You accuse him of no empathy. Where is your own?

That child deserves better.

Catallica22 · 14/10/2024 05:49

Willyoujustbequiet · 14/10/2024 01:31

I'm shocked at the language you've used to describe an 8 year old who will have been traumatised by having to move home overnight and his mum becoming disabled and having to live in a nursing home. The poor child.

You accuse him of no empathy. Where is your own?

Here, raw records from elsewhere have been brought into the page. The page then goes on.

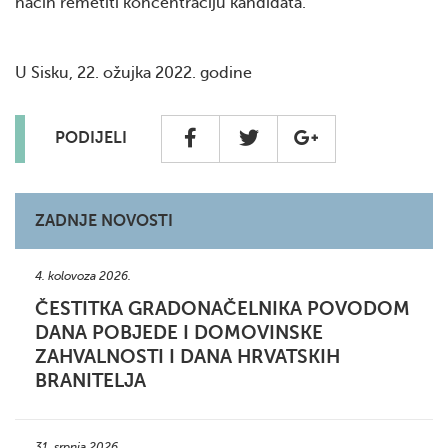
način remetiti koncentraciju kandidata.
U Sisku, 22. ožujka 2022. godine
PODIJELI
ZADNJE NOVOSTI
4. kolovoza 2026.
ČESTITKA GRADONAČELNIKA POVODOM
DANA POBJEDE I DOMOVINSKE
ZAHVALNOSTI I DANA HRVATSKIH
BRANITELJA
31. srpnja 2026.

That child deserves better.

If you lived with him you would understand. He was that way before this happened to his mom. I just didn't see the full extent until they moved in full time. And it doesn't matter the reasons for his behavior. The behavior is still there, still escalating and was still not being addressed by his father. It has been damaging to everyone else in the home. Including his 2 younger siblings who went through the same trauma. I gave these kids a good try. But when I feel threatened in my own home by a kid I'm not obligated to allow to live there? Just no. He will not be an 8 year old kid forever. Violent and disturbed 8 year old kids can quickly turn into violent and disturbed teenagers. I had great empathy for these kids. And what happened to their mother is terrible. But that still does not obligate me to allow them to live in my home and terrorize my life. I didn't sign up for that. I gave it a try, and it didn't work. It was never my burden to bear. Yet his whole family seemed to feel it was. Putting up boundaries does not make me a bad person. Pointing out disturbing personality traits this child has does not make me a bad person. Please do not attempt to shame me. These kids are their father's priority, but they are not mine. And that should never have been expected of me to begin with.